Manual Distributed Training Example

Manual distributed training connects one or more networked machines to distribute CopyCat's training load using the command line, freeing up your local machine so you can keep working. Distributed training works between two or more macOS and Linux machines or between two or more Windows machines running IPv6.

Check Network Connections Between Machines

You can use a simple network tool such as iperf3 to check connectivity between machines before setting up distributed training. See https://iperf.fr/iperf-download.php for details on iperf and how to install it on your OS.

To test if two machines can share data, install iperf on both machines to setup a dummy client-server system, and then run the following commands from the terminal or command prompt:

On Machine 1 with the IP address <IP-address-1>, launch a server on port 30000:

iperf -s -i 10 -p 30000

On Machine 2 with the IP address <IP-address-2>, connect a client to the server on port 30000:

iperf -i 10 -c <IP-address-1> -p 30000

If it works, those machines can run distributed training.

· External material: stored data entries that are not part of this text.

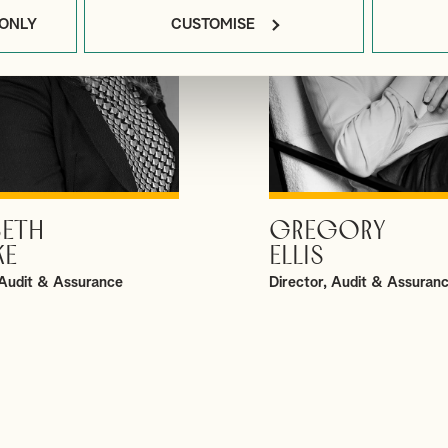
 ONLY
CUSTOMISE
BETH
GREGORY
VIEW PROFILE
VIEW PROFILE
KE
ELLIS
Audit & Assurance
Director, Audit & Assuran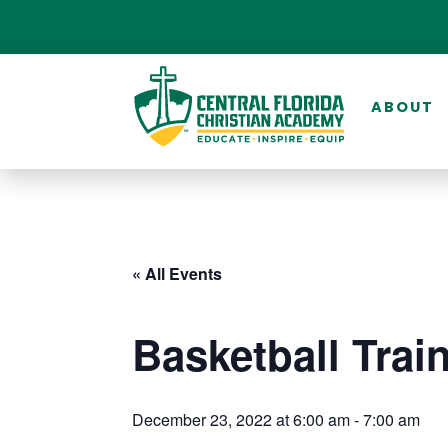
ABOUT
« All Events
Basketball Trai
December 23, 2022 at 6:00 am
-
7:00 am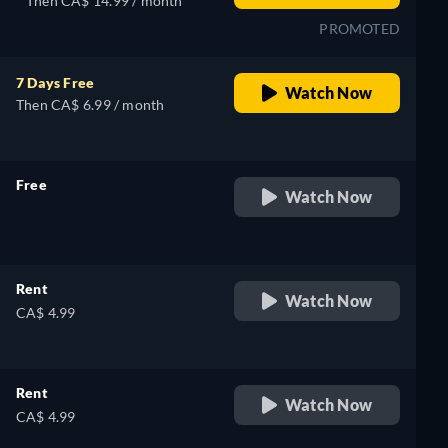
Then CA$ 14.99 / month
PROMOTED
7 Days Free
Watch Now
Then CA$ 6.99 / month
Free
Watch Now
retail price
Rent
Watch Now
CA$ 4.99
Rent
Watch Now
CA$ 4.99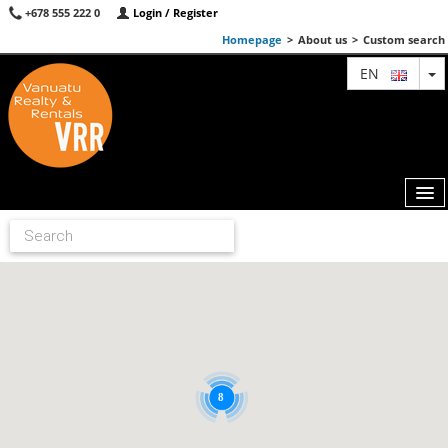
+678 555 222 0
Login / Register
Homepage
>
About us
>
Custom search
T
EN
MAP
AGENTS
FEATURED
ABOUT US
8
CONTACT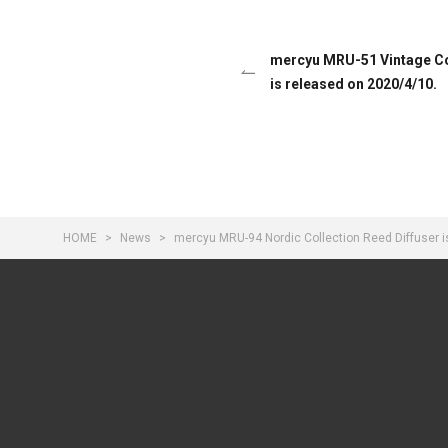
mercyu MRU-51 Vintage Col
is released on 2020/4/10.
HOME
News
mercyu MRU-94 Nordic Collection Reed Diffuser i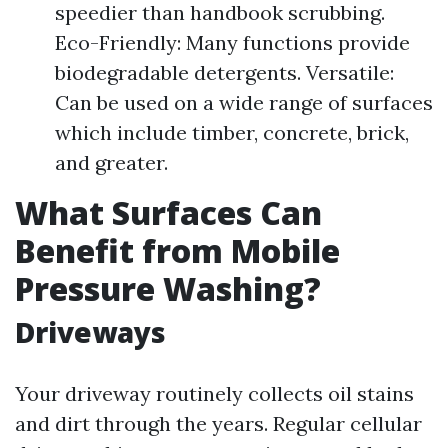
speedier than handbook scrubbing.
Eco-Friendly: Many functions provide
biodegradable detergents. Versatile:
Can be used on a wide range of surfaces
which include timber, concrete, brick,
and greater.
What Surfaces Can
Benefit from Mobile
Pressure Washing?
Driveways
Your driveway routinely collects oil stains
and dirt through the years. Regular cellular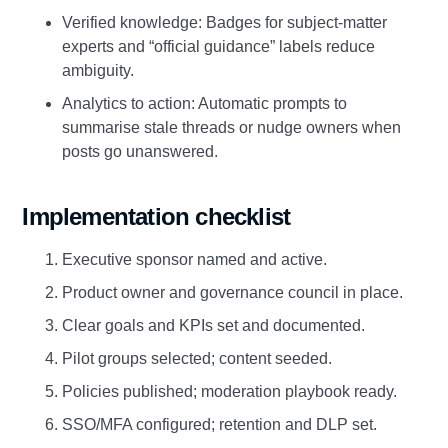
Verified knowledge: Badges for subject‑matter
experts and “official guidance” labels reduce
ambiguity.
Analytics to action: Automatic prompts to
summarise stale threads or nudge owners when
posts go unanswered.
Implementation checklist
Executive sponsor named and active.
Product owner and governance council in place.
Clear goals and KPIs set and documented.
Pilot groups selected; content seeded.
Policies published; moderation playbook ready.
SSO/MFA configured; retention and DLP set.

Distribute Training Between Machines

Distributed Training in CopyCat is controlled through the following environment variables:

Note:  If you omit one of the four required environment variables, CopyCat runs in non-distributed mode and Nuke is locked until training completes or is stopped.

Note:  If you encounter network address errors on Windows, make sure there are not trailing spaces directly after the IP address in the environment variable.

Run Distributed Training on Two Linux/Mac Machines

This example uses IP address variables, <IP-address-1> and <IP-address-2>, and we're assuming that the CopyCat node in <your-nuke-script.nk> is CopyCat1.

On Machine 1 (<IP-address-1>):

COPYCAT_MAIN_ADDR=<IP-address-1> COPYCAT_MAIN_PORT=30000 COPYCAT_LOCAL_ADDR=<IP-address-1> COPYCAT_RANK=0 COPYCAT_WORLD_SIZE=2 ./Nuke14.1 -F 1 -X CopyCat1 --gpu <your-nuke-script>.nk

On Machine 2 (<IP-address-2>):

COPYCAT_MAIN_ADDR=<IP-address-1> COPYCAT_MAIN_PORT=30000 COPYCAT_LOCAL_ADDR=<IP-address-2> COPYCAT_RANK=1 COPYCAT_WORLD_SIZE=2 ./Nuke14.1 -F 1 -X CopyCat1 --gpu <your-nuke-script>.nk

Run Distributed Training on Two Windows Machines

Running Distributed Training on Windows is the same as on Linux/Mac, but you may need to turn off the Windows firewall on both machines. You can use both IPv6 and IPv4 for the COPYCAT_MAIN_ADDR and COPYCAT_LOCAL_ADDR, but be aware that IPv4 displays errors on the command line.